Het is vandaag complimentendag. Mogen wij u even complimenteren? Op uw eentje voert u heviger oppositie tegen de N-VA dan de officiële oppositie.

“Als iemand uit de meerderheid kritiek geeft op een regeringspartner, komt dat scherper aan. Van de oppositie verwacht men ook niets anders. Maar ik ben niet deloyaal tegenover mijn eigen partij, noch tegenover de regering. Ik heb tot nu toe alles meegestemd. Als ik mijn blogs van de laatste weken lees en vergelijk met de interviews met Wouter Beke en Kris Peeters, kan ik mezelf moeilijk iets verwijten.”

Onlangs stelde Johan Van Overtveldt voor om de vennootschapsbelasting te verlagen. Daar waren jullie niet gelukkig mee.

“Ik heb in de krant moeten lezen dat de taxshift langs de kapitaalzijde niet uitgevoerd wordt. Vervolgens wou hij, zonder aan iemand iets te zeggen, nog een gat van 3,5 miljard euro slaan door de vennootschapsbelasting te verlagen. Dat is niet ernstig. Men zegt mij soms dat ik een oppositieman ben, maar als er iemand is die daarop moet letten, is het de voorzitter van de commissie Financiën en Begroting. Waarom hebben we een parlement? Om de regering te controleren en te zeggen: dames en heren, dit verhaal klopt niet.”

Hoe loopt het ondertussen bij CD&V?

“Ons probleem is dat we in een regering zitten waar een partij als CD&V, die een centrumpartij is, eigenlijk de premier moet leveren. Per definitie moeten wij de synthese maken.”

Jammer: uw voorzitter heeft het premierschap ingeleverd in ruil voor een post in de Europese Commissie.

“Ja, goed, dat is de verantwoordelijkheid van Beke en Peeters, ik ga mij daar niet over uitspreken. Maar dat we het nu moeilijk hebben, komt doordat wij in een regering met drie liberale partijen en een liberale premier het sociale aspect voortdurend moeten afschermen. De Wever maakt daar handig gebruik van om ons in de vakbondshoek te duwen. Daardoor komen we over als een ACW-partij in de regering. Maar als ik Marc Leemans (ACV-voorzitter, nvdr) hoor, dan apprecieert die onze rol absoluut niet. Ge doet aan sociale horror, zegt hij. Als regeringsleider kun je die synthese wel brengen.”

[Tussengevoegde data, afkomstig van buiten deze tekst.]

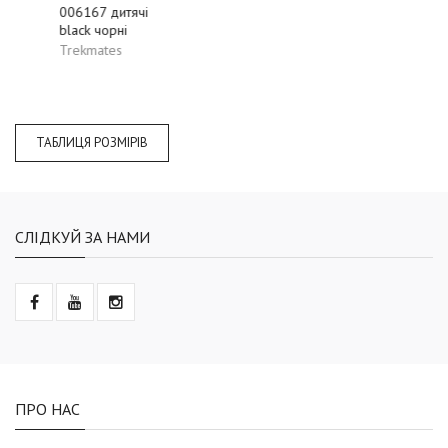
006167 дитячі
Gloves унісекс
black чорні
3011 темно-сині
Trekmates
Dynafit
ТАБЛИЦЯ РОЗМІРІВ
СЛІДКУЙ ЗА НАМИ
ПРО НАС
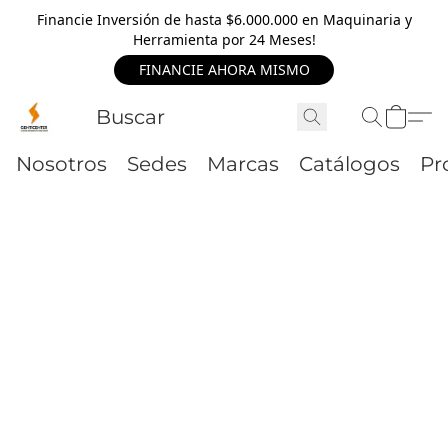
Financie Inversión de hasta $6.000.000 en Maquinaria y
Herramienta por 24 Meses!
FINANCIE AHORA MISMO
Nosotros
Sedes
Marcas
Catálogos
Pr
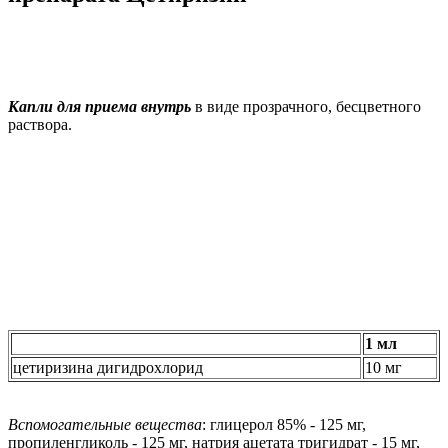
Капли для приема внутрь
в виде прозрачного, бесцветного
раствора.
1 мл
цетиризина дигидрохлорид
10 мг
Вспомогательные вещества
: глицерол 85% - 125 мг,
пропиленгликоль - 125 мг, натрия ацетата тригидрат - 15 мг,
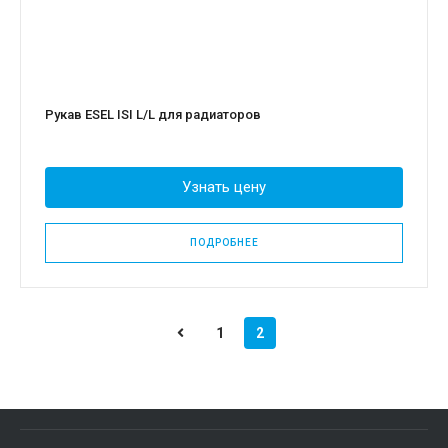
Рукав ESEL ISI L/L для радиаторов
Узнать цену
ПОДРОБНЕЕ
1
2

We passeren net de Wetstraat 16. Die had dus van jullie moeten zijn. Leeft dat idee binnen de CD&V?

(aarzelt) Dat is iets persoonlijks. Ik denk dat het beter ware geweest. Dat missen we voor een stuk. Nu moet Peeters linksbuiten spelen, terwijl zijn positie eigenlijk die van Steven Defour op het middenveld is. Het is niet onze rol om linkerspits te spelen, maar we worden in die rol geduwd door De Wever. Dat is de perceptie die hij constant blijft voeden.”

Er zit dus een weeffout in de opstelling van CD&V, die maakt dat jullie in een moeilijke rol zitten – met name Kris Peeters dan?

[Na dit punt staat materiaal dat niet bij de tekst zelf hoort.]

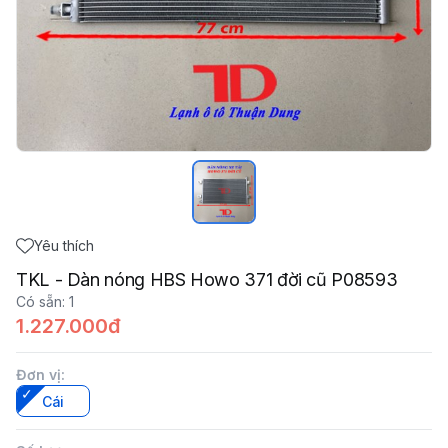
Yêu thích
TKL - Dàn nóng HBS Howo 371 đời cũ P08593
Có sẵn
:
1
1.227.000đ
Đơn vị
:
Cái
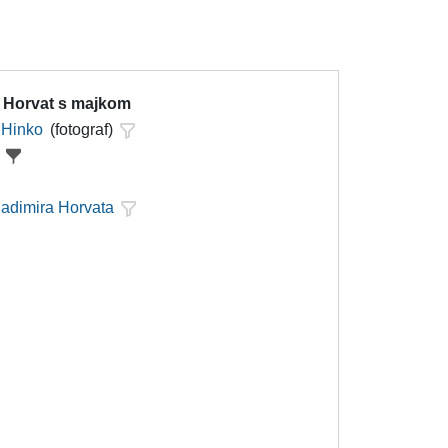
r Horvat s majkom
 Hinko
(fotograf)
c
ladimira Horvata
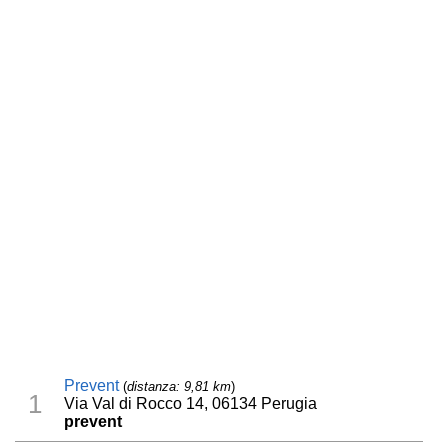
Prevent
(
distanza: 9,81 km
)
1
Via Val di Rocco 14, 06134 Perugia
prevent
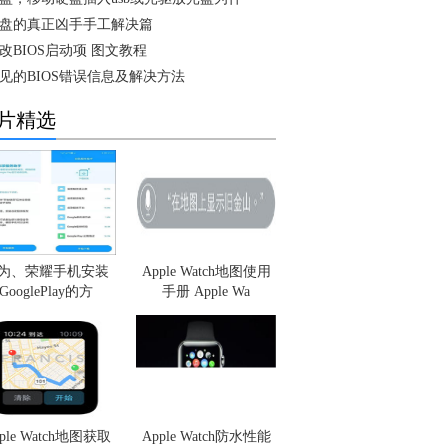
盘的真正凶手手工解决篇
改BIOS启动项 图文教程
见的BIOS错误信息及解决方法
片精选
为、荣耀手机安装
Apple Watch地图使用
GooglePlay的方
手册 Apple Wa
ple Watch地图获取
Apple Watch防水性能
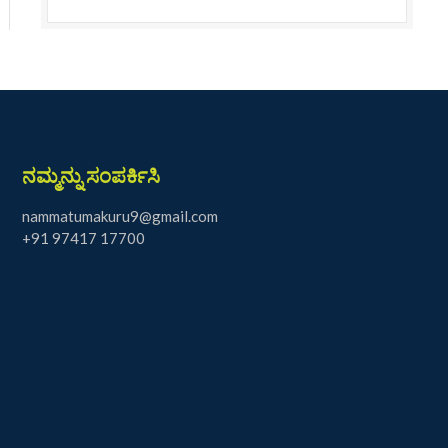
ನಮ್ಮನ್ನು ಸಂಪರ್ಕಿಸಿ
nammatumakuru9@gmail.com
+91 97417 17700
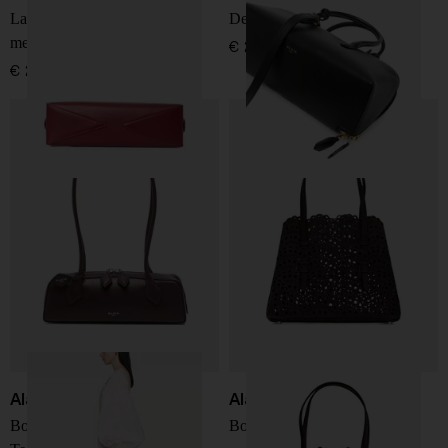
La borsa a tracolla in pelle
Delta piccola borsa in pelle
medim Le Teckel
€ 2.400,00
€ 2.300,00
Alaïa
Alaïa
Borsa a spalla in pelle Le
Borsa in pelle Mina 25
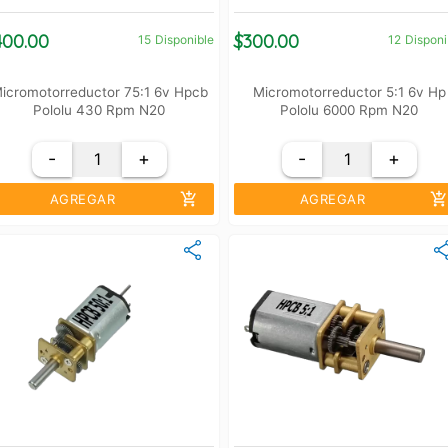
400.00
$300.00
15
Disponible
12
Disponi
icromotorreductor 75:1 6v Hpcb
Micromotorreductor 5:1 6v Hp
Pololu 430 Rpm N20
Pololu 6000 Rpm N20
-
+
-
+
add_shopping_cart
add_shopping_cart
AGREGAR
AGREGAR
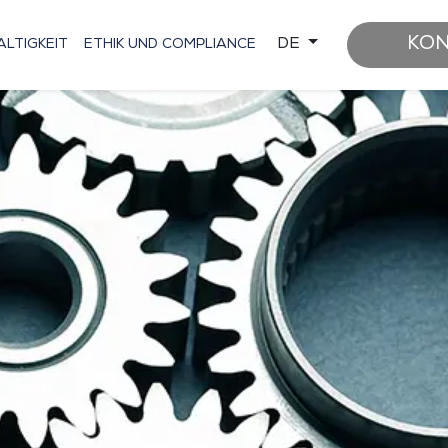
KO
DE
LTIGKEIT
ETHIK UND COMPLIANCE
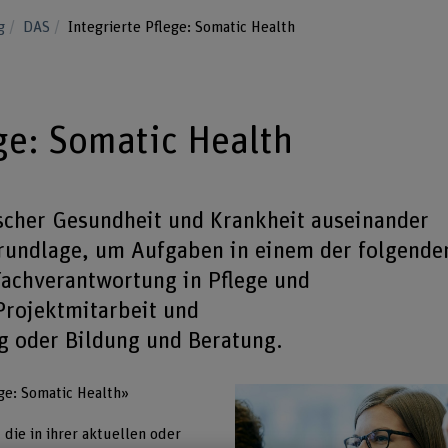
ng
DAS
Integrierte Pflege: Somatic Health
ge: Somatic Health
ischer Gesundheit und Krankheit auseinander
Grundlage, um Aufgaben in einem der folgende
achverantwortung in Pflege und
Projektmitarbeit und
g oder Bildung und Beratung.
ge: Somatic Health»
 die in ihrer aktuellen oder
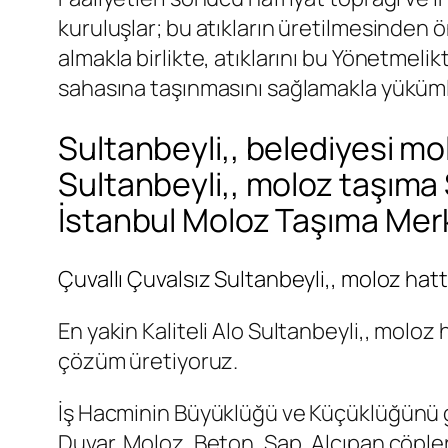
kuruluşlar; bu atıkların üretilmesinden ö
almakla birlikte, atıklarını bu Yönetmeli
sahasına taşınmasını sağlamakla yüküml
Sultanbeyli,, belediyesi mol
Sultanbeyli,, moloz taşıma 
İstanbul Moloz Taşıma Merke
Çuvallı Çuvalsız Sultanbeyli,, moloz hattı
En yakin Kaliteli Alo Sultanbeyli,, moloz h
çözüm üretiyoruz.
İş Hacminin Büyüklüğü ve Küçüklüğünü gö
Duvar, Moloz, Beton, Şap, Alçıpan çöpler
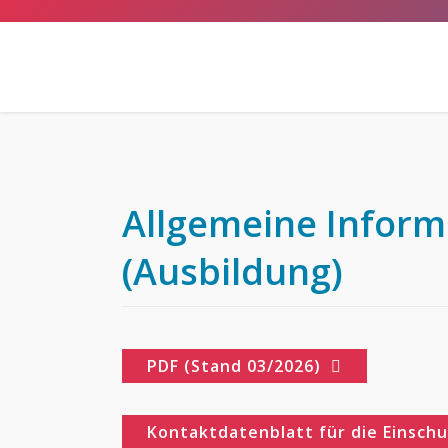
Allgemeine Inform
(Ausbildung)
Anschrift
PDF (Stand 03/2026)
Hermann-Emanuel-Berufskolleg
des Kreises Steinfurt
Kontaktdatenblatt für die Einsch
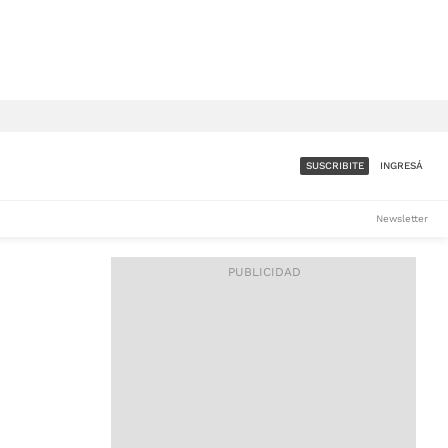
SUSCRIBITE
INGRESÁ
SUMATE A LA COMUNIDAD
Newsletter
DE ÁMBITO
LES
ACCESO FULL - $1.800/MES
ES
CORPORATIVO - CONSULTAR
Si tenés dudas comunicate
con nosotros a
IOS
suscripciones@ambito.com.ar
Llamanos al (54) 11 4556-
9147/48 o
al (54) 11 4449-3256 de lunes a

“Ja, dat moet je hem niet zeggen, dat kun je zo vaststellen. Hij kan niet anders dan doen wat hij doet. Maar CD&V is een synthesepartij en dat is moeilijk als je de premier niet hebt.Dat is ook zo in de Vlaamse regering. Ik denk dat Beke heel goed onderhandeld heeft, ik kan me volledig terugvinden in het regeerakkoord, maar in de uitvoering worden we voortdurend gecounterd door N-VA, die enkel met hun perceptiepolitiek bezig zijn.”

De kans om dit soort coalitie voort te zetten is niet zo groot – als het van u zou afhangen?

“De coalitie zal meegaan tot 2019. Wat er daarna gebeurt? Geen idee, maar ik zal er niet meer bij zijn.

Oei, hebt u er genoeg van?

“Neen, absoluut niet! Ik zal 36 jaar parlementslid geweest zijn. Ik voel me heel goed en strijdvaardig en ik ben heel blij dat ik die stap naar de Kamer gezet heb. Niet dat ik kritiek heb op het Vlaams Parlement – ik heb dat ook heel graag gedaan.”

Hilde Crevits zou een pitbull als u kunnen gebruiken om Gwendolyn Rutten af te houden.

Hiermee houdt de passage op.